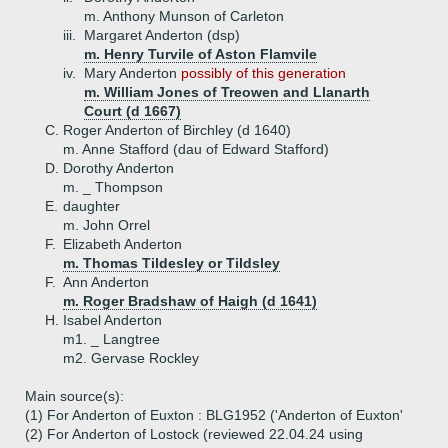
m. Anthony Munson of Carleton
iii.
Margaret Anderton (dsp)
m. Henry Turvile of Aston Flamvile
iv.
Mary Anderton
possibly of this generation
m. William Jones of Treowen and Llanarth
Court (d 1667)
C.
Roger Anderton of Birchley (d 1640)
m. Anne Stafford (dau of Edward Stafford)
D.
Dorothy Anderton
m. _ Thompson
E.
daughter
m. John Orrel
F.
Elizabeth Anderton
m. Thomas Tildesley or Tildsley
F.
Ann Anderton
m. Roger Bradshaw of Haigh (d 1641)
H.
Isabel Anderton
m1. _ Langtree
m2. Gervase Rockley
Main source(s):
(1) For Anderton of Euxton : BLG1952 ('Anderton of Euxton'
(2) For Anderton of Lostock (reviewed 22.04.24 using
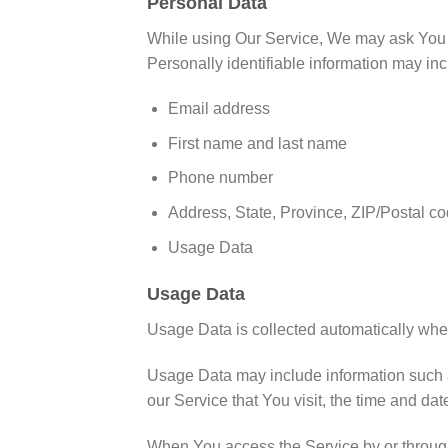
Personal Data
While using Our Service, We may ask You to 
Personally identifiable information may incl
Email address
First name and last name
Phone number
Address, State, Province, ZIP/Postal co
Usage Data
Usage Data
Usage Data is collected automatically whe
Usage Data may include information such as
our Service that You visit, the time and dat
When You access the Service by or through a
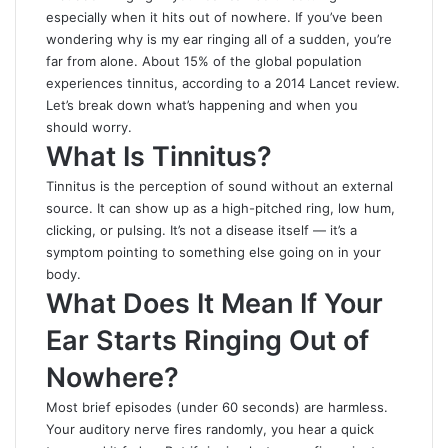
especially when it hits out of nowhere. If you’ve been
wondering
why is my ear ringing all of a sudden
, you’re
far from alone. About 15% of the global population
experiences tinnitus, according to a 2014 Lancet review.
Let’s break down what’s happening and when you
should worry.
What Is Tinnitus?
Tinnitus is the perception of sound without an external
source. It can show up as a high-pitched ring, low hum,
clicking, or pulsing. It’s not a disease itself — it’s a
symptom pointing to something else going on in your
body.
What Does It Mean If Your
Ear Starts Ringing Out of
Nowhere?
Most brief episodes (under 60 seconds) are harmless.
Your auditory nerve fires randomly, you hear a quick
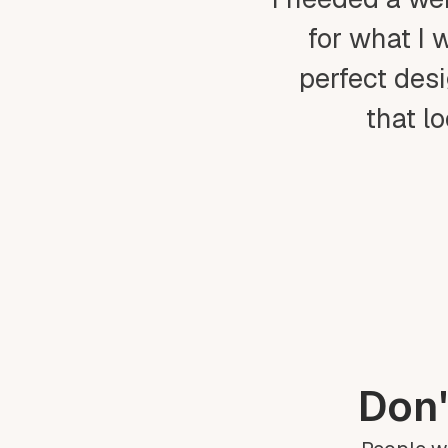
for what I 
perfect desi
that l
Don'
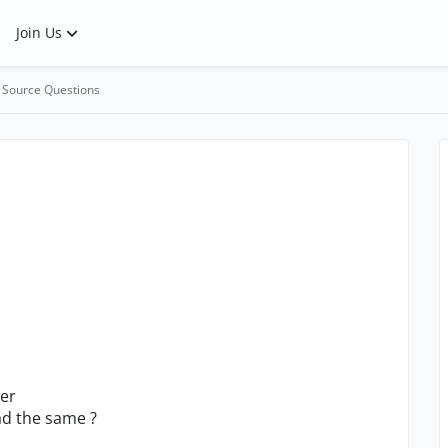
Join Us
 Source Questions
ler
ad the same ?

→ ABOUT THIS EXERCISE: Leave out every picture and transcribe the remaining entries exactly.

→ FINISHED EXERCISE:
m. Anthony Munson of Carleton
iii.
Margaret Anderton (dsp)
m. Henry Turvile of Aston Flamvile
iv.
Mary Anderton
possibly of this generation
m. William Jones of Treowen and Llanarth
Court (d 1667)
C.
Roger Anderton of Birchley (d 1640)
m. Anne Stafford (dau of Edward Stafford)
D.
Dorothy Anderton
m. _ Thompson
E.
daughter
m. John Orrel
F.
Elizabeth Anderton
m. Thomas Tildesley or Tildsley
F.
Ann Anderton
m. Roger Bradshaw of Haigh (d 1641)
H.
Isabel Anderton
m1. _ Langtree
m2. Gervase Rockley
Main source(s):
(1) For Anderton of Euxton : BLG1952 ('Anderton of Euxton'
(2) For Anderton of Lostock (reviewed 22.04.24 using
Personal Data
While using Our Service, We may ask You to 
Personally identifiable information may incl
Email address
First name and last name
Phone number
Address, State, Province, ZIP/Postal co
Usage Data
Usage Data
Usage Data is collected automatically whe
Usage Data may include information such as
our Service that You visit, the time and dat
When You access the Service by or through a
especially when it hits out of nowhere. If you’ve been
wondering
why is my ear ringing all of a sudden
, you’re
far from alone. About 15% of the global population
experiences tinnitus, according to a 2014 Lancet review.
Let’s break down what’s happening and when you
should worry.
What Is Tinnitus?
Tinnitus is the perception of sound without an external
source. It can show up as a high-pitched ring, low hum,
clicking, or pulsing. It’s not a disease itself — it’s a
symptom pointing to something else going on in your
body.
What Does It Mean If Your
Ear Starts Ringing Out of
Nowhere?
Most brief episodes (under 60 seconds) are harmless.
Your auditory nerve fires randomly, you hear a quick
for what I 
perfect desi
that l
Don'
Join Us
 Source Questions
ler
ad the same ?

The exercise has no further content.